Among the records below, find the line with "Llarena Ibarguren R, Villafruela" and the line with "Tiedra, Trigueros del Valle, Urones de". Set down both and every line between, exactly and with no pictures, but nothing else.

(Provided data begins)

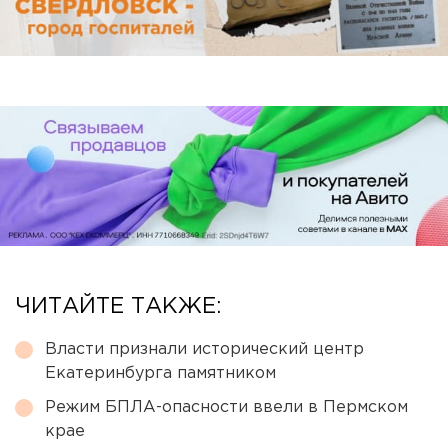
ЧИТАЙТЕ ТАКЖЕ:
Власти признали исторический центр
Екатеринбурга памятником
Режим БПЛА-опасности ввели в Пермском
крае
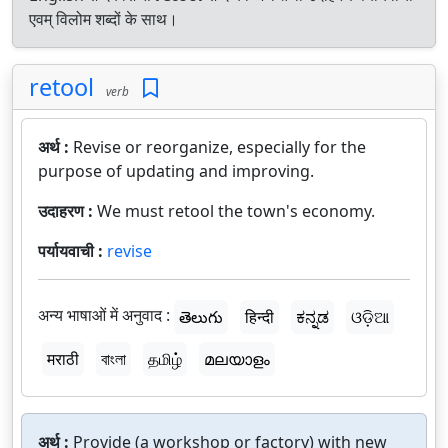
एवम् विलोम शब्दों के साथ।
retool
verb
अर्थ :
Revise or reorganize, especially for the
purpose of updating and improving.
उदाहरण :
We must retool the town's economy.
पर्यायवाची :
revise
अन्य भाषाओं में अनुवाद :
తెలుగు
हिन्दी
ಕನ್ನಡ
ଓଡ଼ିଆ
मराठी
বাংলা
தமிழ்
മലയാളം
अर्थ :
Provide (a workshop or factory) with new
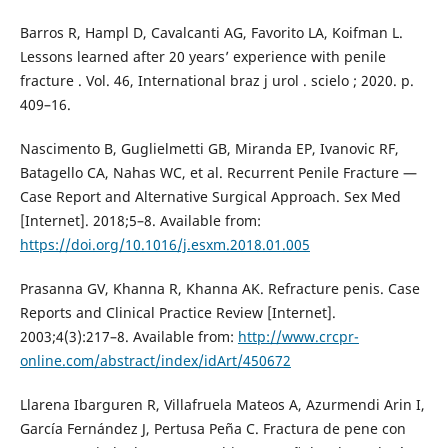
Barros R, Hampl D, Cavalcanti AG, Favorito LA, Koifman L.
Lessons learned after 20 years’ experience with penile
fracture . Vol. 46, International braz j urol . scielo ; 2020. p.
409–16.
Nascimento B, Guglielmetti GB, Miranda EP, Ivanovic RF,
Batagello CA, Nahas WC, et al. Recurrent Penile Fracture —
Case Report and Alternative Surgical Approach. Sex Med
[Internet]. 2018;5–8. Available from:
https://doi.org/10.1016/j.esxm.2018.01.005
Prasanna GV, Khanna R, Khanna AK. Refracture penis. Case
Reports and Clinical Practice Review [Internet].
2003;4(3):217–8. Available from:
http://www.crcpr-
online.com/abstract/index/idArt/450672
Llarena Ibarguren R, Villafruela Mateos A, Azurmendi Arin I,
García Fernández J, Pertusa Peña C. Fractura de pene con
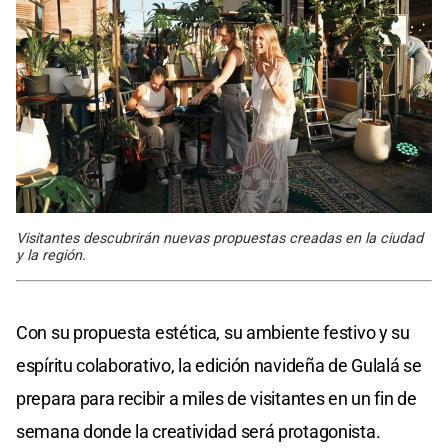
Visitantes descubrirán nuevas propuestas creadas en la ciudad
y la región.
Con su propuesta estética, su ambiente festivo y su
espíritu colaborativo, la edición navideña de Gulalá se
prepara para recibir a miles de visitantes en un fin de
semana donde la creatividad será protagonista.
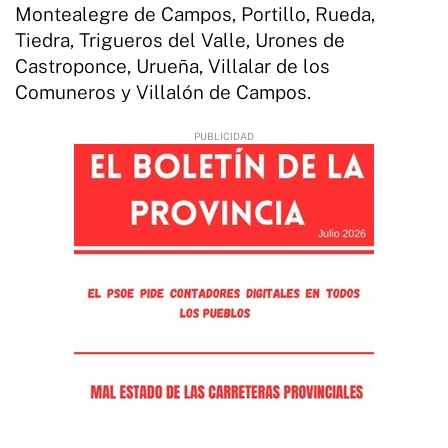
Montealegre de Campos, Portillo, Rueda,
Tiedra, Trigueros del Valle, Urones de
Castroponce, Urueña, Villalar de los
Comuneros y Villalón de Campos.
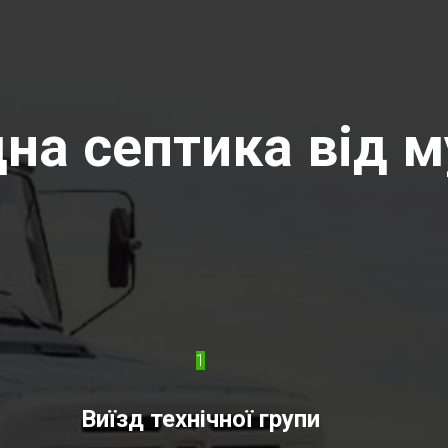
на септика від м
1
Виїзд технічної групи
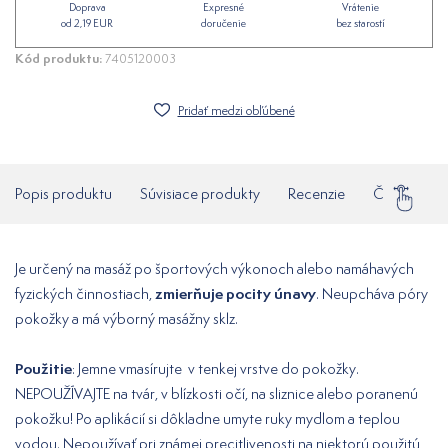
Doprava
Expresné
Vrátenie
od 2,19 EUR
doručenie
bez starostí
Kód produktu:
7405120003
Pridať medzi obľúbené
Popis produktu
Súvisiace produkty
Recenzie
Často klade
Je určený na masáž po športových výkonoch alebo namáhavých
zmierňuje pocity únavy
fyzických činnostiach,
. Neupcháva póry
pokožky a má výborný masážny sklz.
Použitie
: Jemne vmasírujte v tenkej vrstve do pokožky.
NEPOUŽÍVAJTE na tvár, v blízkosti očí, na sliznice alebo poranenú
pokožku! Po aplikácií si dôkladne umyte ruky mydlom a teplou
vodou. Nepoužívať pri známej precitlivenosti na niektorú použitú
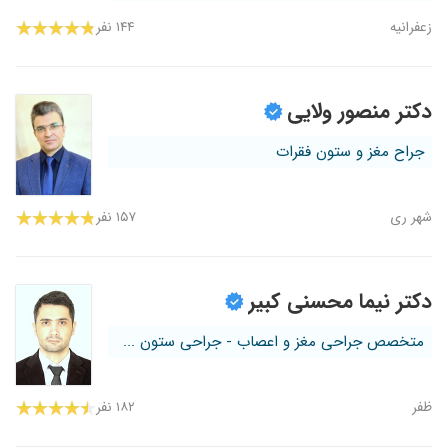
زعفرانیه
۱۴۴ نفر
دکتر منصور ولایی
جراح مغز و ستون فقرات
شهر ری
۱۵۷ نفر
دکتر نیما محسنی کبیر
متخصص جراحی مغز و اعصاب - جراحی ستون ...
ظفر
۱۸۲ نفر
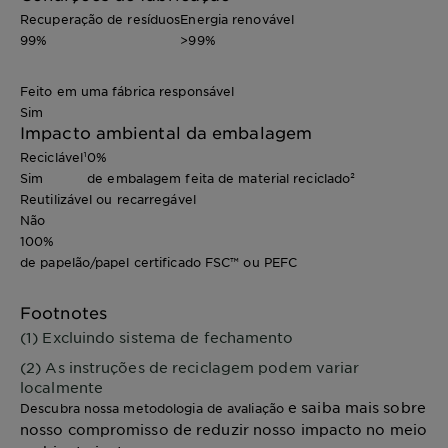
Recuperação de resíduos
Energia renovável
99%
>99%
Feito em uma fábrica responsável
Sim
Impacto ambiental da embalagem
Reciclável¹
0%
Sim
de embalagem feita de material reciclado²
Reutilizável ou recarregável
Não
100%
de papelão/papel certificado FSC™ ou PEFC
Footnotes
(1) Excluindo sistema de fechamento
(2) As instruções de reciclagem podem variar
localmente
e saiba mais sobre
Descubra nossa metodologia de avaliação
nosso compromisso de reduzir nosso impacto no meio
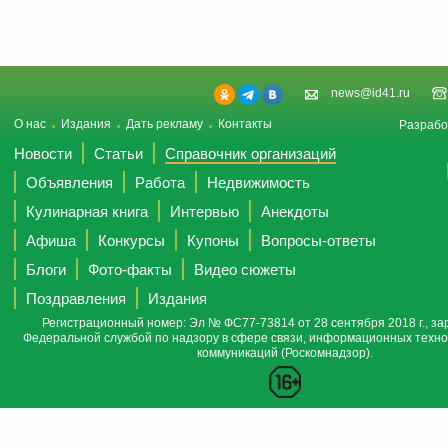
news@id41.ru
О нас
Издания
Дать рекламу
Контакты
Разрабо
Новости
Статьи
Справочник организаций
Объявления
Работа
Недвижимость
Кулинарная книга
Интервью
Анекдоты
Афиша
Конкурсы
Купоны
Вопросы-ответы
Блоги
Фото-факты
Видео сюжеты
Поздравления
Издания
Регистрационный номер: Эл № ФС77-73814 от 28 сентября 2018 г., за
Федеральной службой по надзору в сфере связи, информационных техно
коммуникаций (Роскомнадзор).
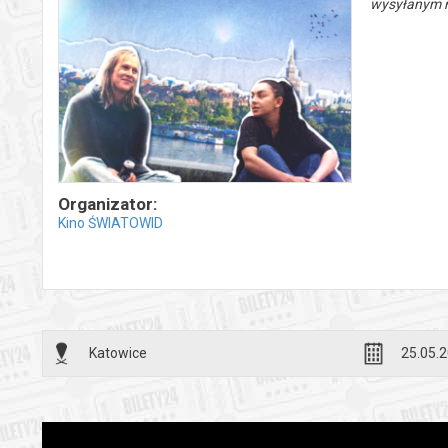
wysyłanym n
Organizator:
Kino ŚWIATOWID
Katowice
25.05.2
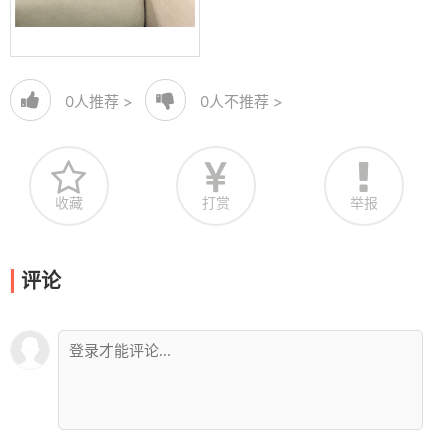
0
人推荐 >
0
人不推荐 >
收藏
打赏
举报
评论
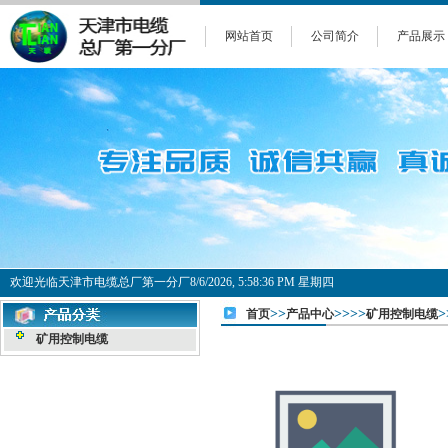
网站首页
公司简介
产品展示
欢迎光临天津市电缆总厂第一分厂
8/6/2026, 5:58:37 PM 星期四
>>
>>>>
>
首页
产品中心
矿用控制电缆
矿用控制电缆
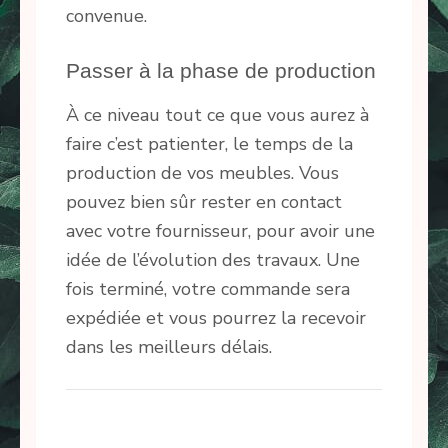
convenue.
Passer à la phase de production
À ce niveau tout ce que vous aurez à
faire c’est patienter, le temps de la
production de vos meubles. Vous
pouvez bien sûr rester en contact
avec votre fournisseur, pour avoir une
idée de l’évolution des travaux. Une
fois terminé, votre commande sera
expédiée et vous pourrez la recevoir
dans les meilleurs délais.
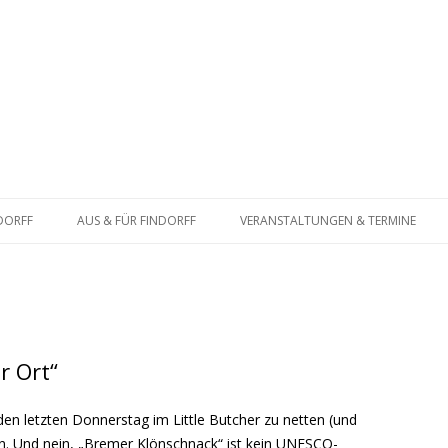
Zum
Inhalt
NDORFF
AUS & FÜR FINDORFF
VERANSTALTUNGEN & TERMINE
springen
ATSFRAKTION
BÜRGERSCHAFT
BUNDESTAG
r Ort“
eden letzten Donnerstag im Little Butcher zu netten (und
. Und nein, „Bremer Klönschnack“ ist kein UNESCO-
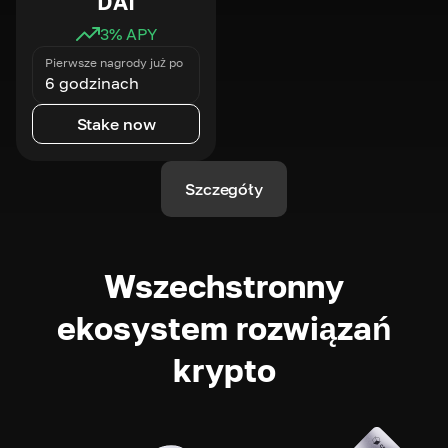
DAI
3
% APY
Pierwsze nagrody już po
6 godzinach
Stake now
Szczegóły
Wszechstronny
ekosystem rozwiązań
krypto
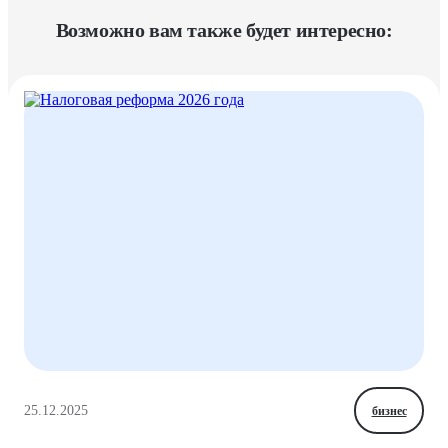
Возможно вам также будет интересно:
25.12.2025
бизнес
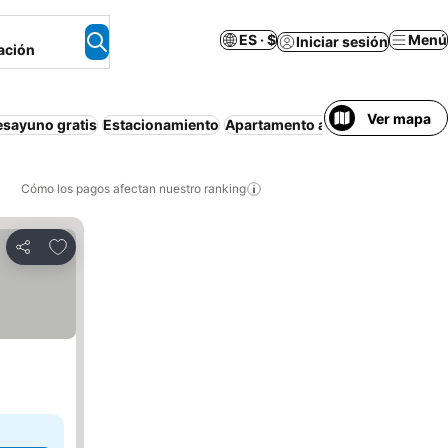
ES · $
Menú
Iniciar sesión
ación
Ver mapa
esayuno gratis
Estacionamiento
Apartamento amueblado
Piscin
Cómo los pagos afectan nuestro ranking
Agregar a favoritos
Compartir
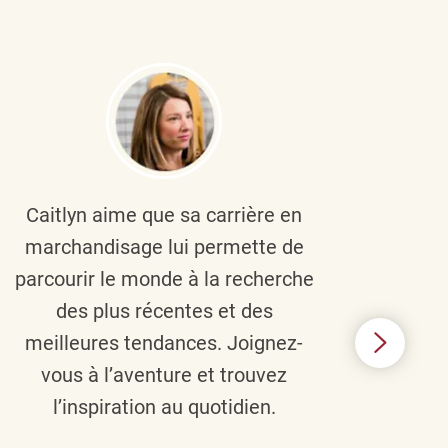
Caitlyn aime que sa carrière en
Brau
marchandisage lui permette de
le
parcourir le monde à la recherche
diver
des plus récentes et des
un 
meilleures tendances. Joignez-
TJX,
vous à l’aventure et trouvez
élé
l’inspiration au quotidien.
C’e
nou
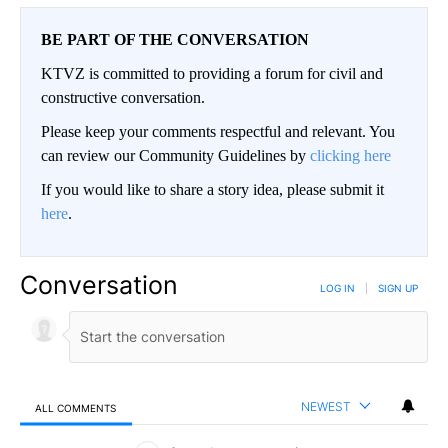
BE PART OF THE CONVERSATION
KTVZ is committed to providing a forum for civil and
constructive conversation.
Please keep your comments respectful and relevant. You
can review our Community Guidelines by
clicking here
If you would like to share a story idea, please submit it
here
.
Conversation
LOG IN
|
SIGN UP
NEWEST
ALL COMMENTS
All Comments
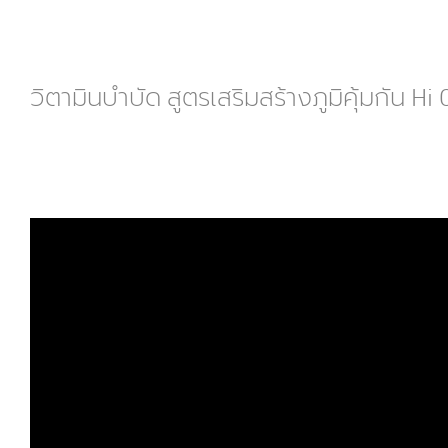
วิตามินบำบัด สูตรเสริมสร้างภูมิคุ้มกัน Hi 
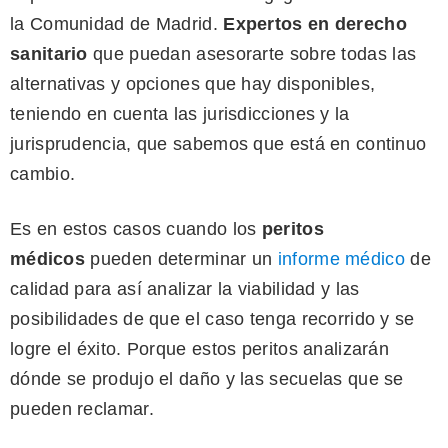
la Comunidad de Madrid.
Expertos en derecho
sanitario
que puedan asesorarte sobre todas las
alternativas y opciones que hay disponibles,
teniendo en cuenta las jurisdicciones y la
jurisprudencia, que sabemos que está en continuo
cambio.
Es en estos casos cuando los
peritos
médicos
pueden determinar un
informe médico
de
calidad para así analizar la viabilidad y las
posibilidades de que el caso tenga recorrido y se
logre el éxito. Porque estos peritos analizarán
dónde se produjo el daño y las secuelas que se
pueden reclamar.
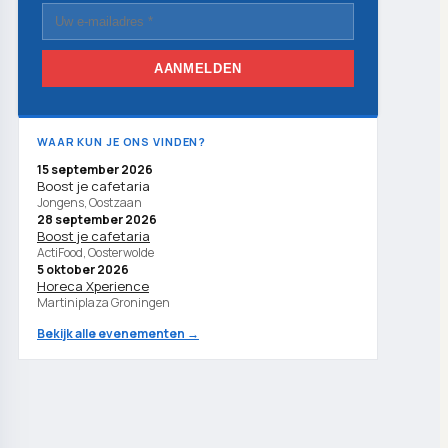
AANMELDEN
WAAR KUN JE ONS VINDEN?
15 september 2026
Boost je cafetaria
Jongens, Oostzaan
28 september 2026
Boost je cafetaria
ActiFood, Oosterwolde
5 oktober 2026
Horeca Xperience
Martiniplaza Groningen
Bekijk alle evenementen →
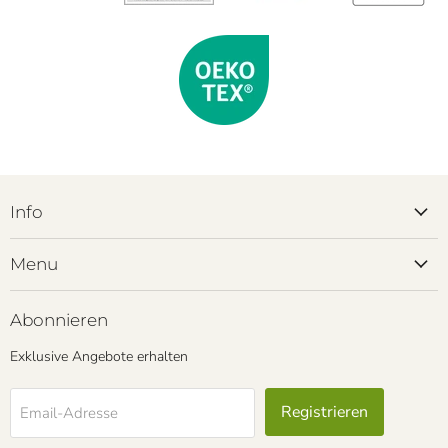
Info
Menu
Abonnieren
Exklusive Angebote erhalten
Registrieren
Email-Adresse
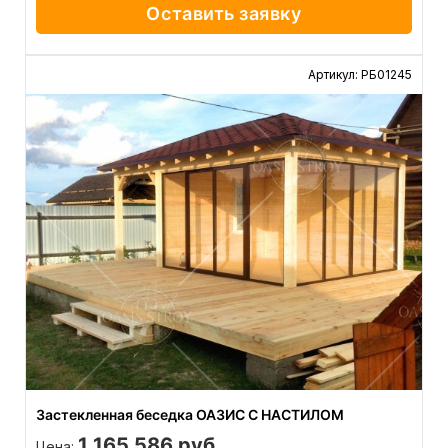
Оставить заявку
Артикул: РБ01245
Застекленная беседка ОАЗИС С НАСТИЛОМ
1 165 586 руб
Цена:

(Provided data ends)

**Task response:**
Llarena Ibarguren R, Villafruela Mateos A, Azurmendi Arin I,
García Fernández J, Pertusa Peña C. Fractura de pene con
Visitantes descubrirán nuevas propuestas creadas en la ciudad
y la región.
Con su propuesta estética, su ambiente festivo y su
espíritu colaborativo, la edición navideña de Gulalá se
prepara para recibir a miles de visitantes en un fin de
semana donde la creatividad será protagonista.
Montealegre de Campos, Portillo, Rueda,
Tiedra, Trigueros del Valle, Urones de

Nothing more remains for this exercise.